▸ **Problem**: Below is a listing; print exactly its lines from the one containing "Artist collaborations" down to the one containing "without prior notice, and", both inclusive, with every picture left out.
====
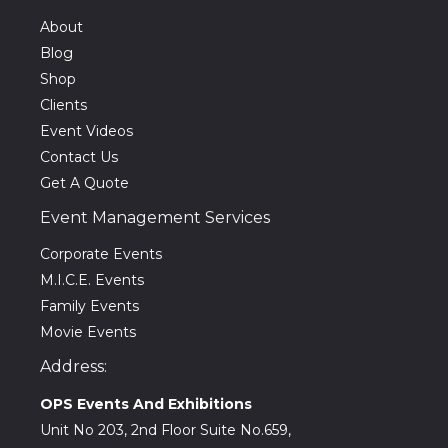
About
Blog
Shop
Clients
Event Videos
Contact Us
Get A Quote
Event Management Services
Corporate Events
M.I.C.E. Events
Family Events
Movie Events
Address:
OPS Events And Exhibitions
Unit No 203, 2nd Floor Suite No.659,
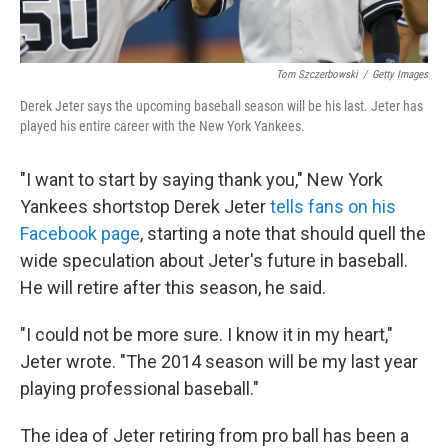
Tom Szczerbowski
/
Getty Images
Derek Jeter says the upcoming baseball season will be his last. Jeter has
played his entire career with the New York Yankees.
"I want to start by saying thank you," New York
Yankees shortstop Derek Jeter
tells fans on his
Facebook page
, starting a note that should quell the
wide speculation about Jeter's future in baseball.
He will retire after this season, he said.
"I could not be more sure. I know it in my heart,"
Jeter wrote. "The 2014 season will be my last year
playing professional baseball."
The idea of Jeter retiring from pro ball has been a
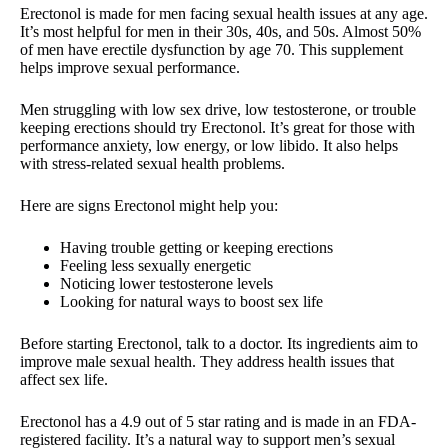
Erectonol is made for men facing sexual health issues at any age.
It’s most helpful for men in their 30s, 40s, and 50s. Almost 50%
of men have erectile dysfunction by age 70. This supplement
helps improve sexual performance.
Men struggling with low sex drive, low testosterone, or trouble
keeping erections should try Erectonol. It’s great for those with
performance anxiety, low energy, or low libido. It also helps
with stress-related sexual health problems.
Here are signs Erectonol might help you:
Having trouble getting or keeping erections
Feeling less sexually energetic
Noticing lower testosterone levels
Looking for natural ways to boost sex life
Before starting Erectonol, talk to a doctor. Its ingredients aim to
improve male sexual health. They address health issues that
affect sex life.
Erectonol has a 4.9 out of 5 star rating and is made in an FDA-
registered facility. It’s a natural way to support men’s sexual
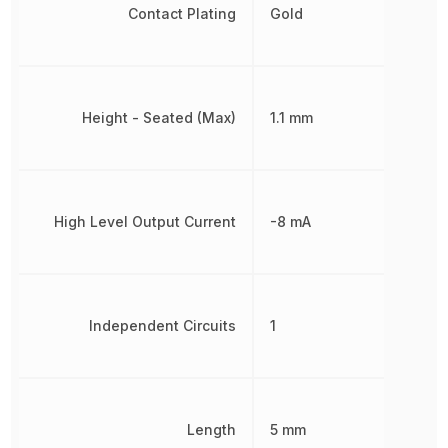
Contact Plating
Gold
Height - Seated (Max)
1.1 mm
High Level Output Current
-8 mA
Independent Circuits
1
Length
5 mm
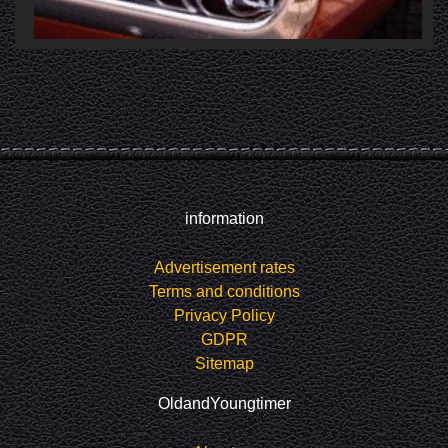
information
Advertisement rates
Terms and conditions
Privacy Policy
GDPR
Sitemap
OldandYoungtimer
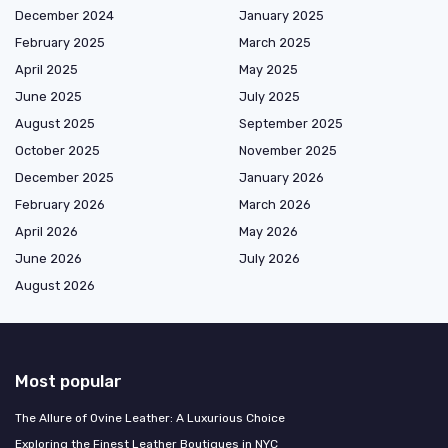
December 2024
January 2025
February 2025
March 2025
April 2025
May 2025
June 2025
July 2025
August 2025
September 2025
October 2025
November 2025
December 2025
January 2026
February 2026
March 2026
April 2026
May 2026
June 2026
July 2026
August 2026
Most popular
The Allure of Ovine Leather: A Luxurious Choice
Exploring the Finest Leather Boutiques in NYC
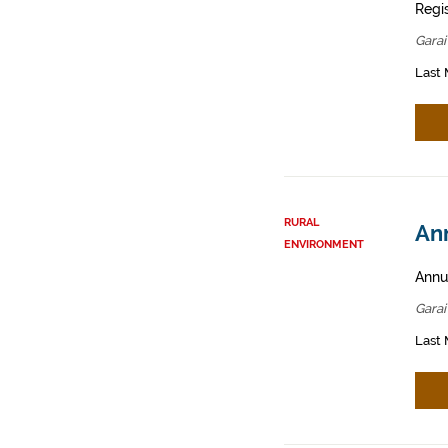
Regis
Garai
Last 
RURAL
Ann
ENVIRONMENT
Annua
Garai
Last 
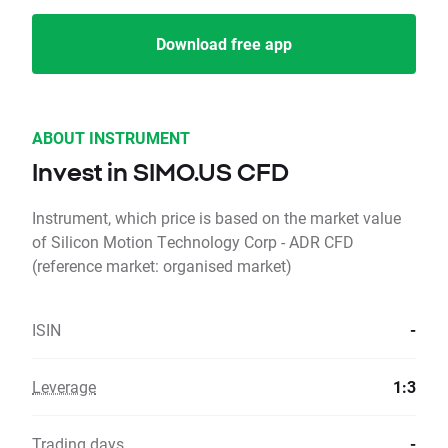
Download free app
ABOUT INSTRUMENT
Invest in SIMO.US CFD
Instrument, which price is based on the market value
of Silicon Motion Technology Corp - ADR CFD
(reference market: organised market)
ISIN
-
Leverage
1:3
Trading days
-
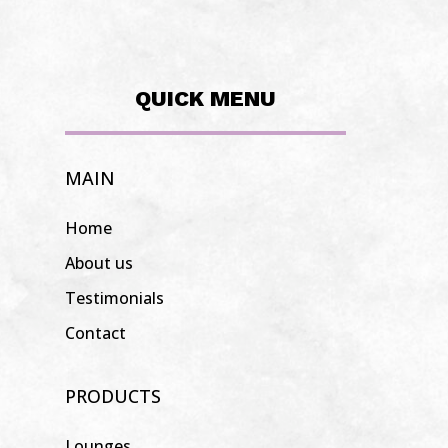
QUICK MENU
MAIN
Home
About us
Testimonials
Contact
PRODUCTS
Lounges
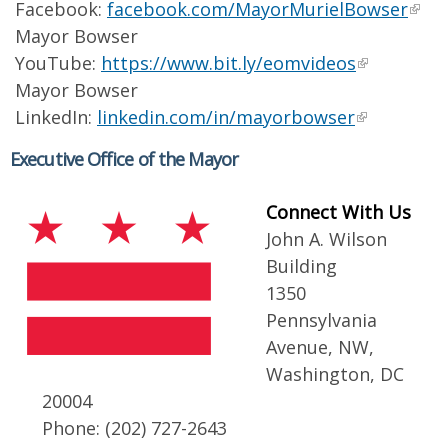
Facebook:
facebook.com/MayorMurielBowser
Mayor Bowser
YouTube:
https://www.bit.ly/eomvideos
Mayor Bowser
LinkedIn:
linkedin.com/in/mayorbowser
Executive Office of the Mayor
Connect With Us
John A. Wilson
Building
1350
Pennsylvania
Avenue, NW,
Washington, DC
20004
Phone: (202) 727-2643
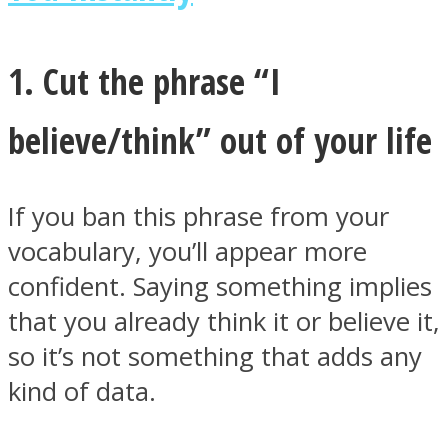
1. Cut the phrase “I
believe/think” out of your life
Instagram
If you ban this phrase from your
vocabulary, you’ll appear more
confident. Saying something implies
that you already think it or believe it,
so it’s not something that adds any
Youtube
kind of data.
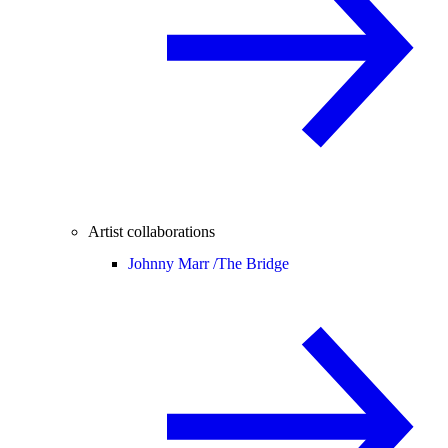
Artist collaborations
Johnny Marr /
The Bridge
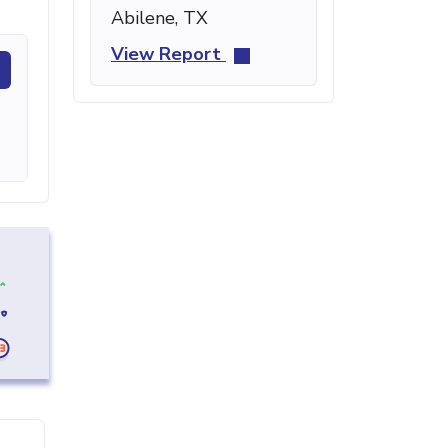
Abilene, TX
View Report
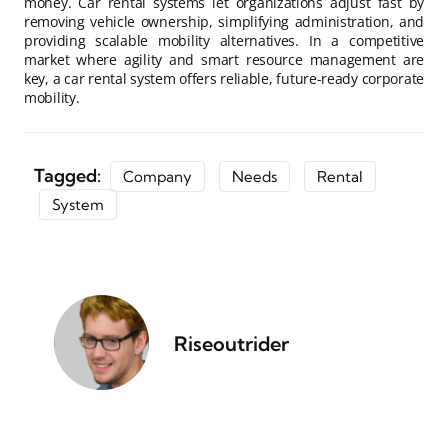
money. Car rental systems let organizations adjust fast by
removing vehicle ownership, simplifying administration, and
providing scalable mobility alternatives. In a competitive
market where agility and smart resource management are
key, a car rental system offers reliable, future-ready corporate
mobility.
Tagged:
Company
Needs
Rental
System
Riseoutrider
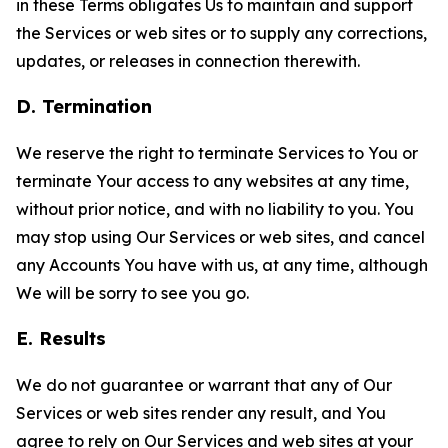
in these Terms obligates Us to maintain and support
the Services or web sites or to supply any corrections,
updates, or releases in connection therewith.
D. Termination
We reserve the right to terminate Services to You or
terminate Your access to any websites at any time,
without prior notice, and with no liability to you. You
may stop using Our Services or web sites, and cancel
any Accounts You have with us, at any time, although
We will be sorry to see you go.
E. Results
We do not guarantee or warrant that any of Our
Services or web sites render any result, and You
agree to rely on Our Services and web sites at your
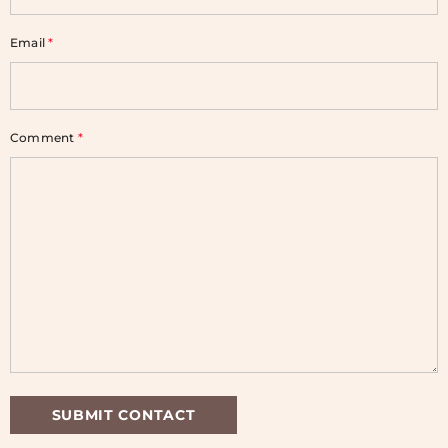
Email
*
Comment
*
====
▸ **Exercise result**:
Artist collaborations
Johnny Marr /
The Bridge
Abilene, TX
View Report
money. Car rental systems let organizations adjust fast by
removing vehicle ownership, simplifying administration, and
providing scalable mobility alternatives. In a competitive
market where agility and smart resource management are
key, a car rental system offers reliable, future-ready corporate
mobility.
Tagged:
Company
Needs
Rental
System
Riseoutrider
in these Terms obligates Us to maintain and support
the Services or web sites or to supply any corrections,
updates, or releases in connection therewith.
D. Termination
We reserve the right to terminate Services to You or
terminate Your access to any websites at any time,
without prior notice, and with no liability to you. You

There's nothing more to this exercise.